We recently set up an Ultra Monkey load balancer with 2 real servers
and 95% of the time it seems to be working perfectly, but every now
and then our customers are getting "Page cannot be displayed" errors.
What's the average/peak request rate and size?
It happens at different stages on our websites and we can't seem to
reproduce the problem here. Out customers are very large Fortune 500
companies so we assume that their networking etc is top of the line,
and the fact that it is occurring with multiple customers we assume it
is our architecture. Our LB environment is as follows :
Ultra monkey box :
# Global Directives
Can you correlate any log messages from ldirectord with the 5% page
display problems? Since you seem to have a very high timeout value for
your persistency and no indication of expire_nodest_conn it's not easy
to pinpoint the problem. What kind of application is running behind the
services? Does the application logic span over both services within the
lifetime context? Does the fallback work?

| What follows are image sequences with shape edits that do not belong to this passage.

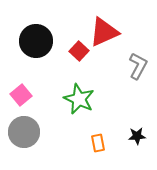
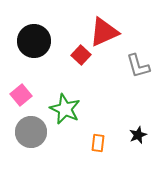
black circle: moved 2 px left
red square: moved 2 px right, 4 px down
gray L-shape: rotated 136 degrees clockwise
green star: moved 14 px left, 10 px down
gray circle: moved 7 px right
black star: moved 1 px right, 1 px up; rotated 18 degrees counterclockwise
orange rectangle: rotated 18 degrees clockwise
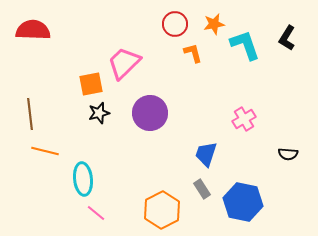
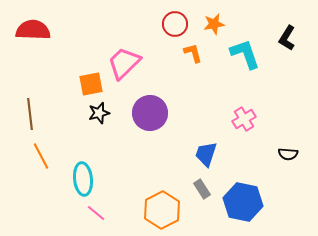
cyan L-shape: moved 9 px down
orange line: moved 4 px left, 5 px down; rotated 48 degrees clockwise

# Controls IP packet forwarding
net.ipv4.ip_forward = 1
# Controls source route verification
net.ipv4.conf.default.rp_filter = 1
# Do not accept source routing
net.ipv4.conf.default.accept_source_route = 0
# Controls the System Request debugging functionality of the kernel
kernel.sysrq = 0
Besides the strange comment, enabling this can be helpful at times.
1: I assume that because we are using masq(NAT) that we don't need to
worry about the noarp problem with DR or TUN?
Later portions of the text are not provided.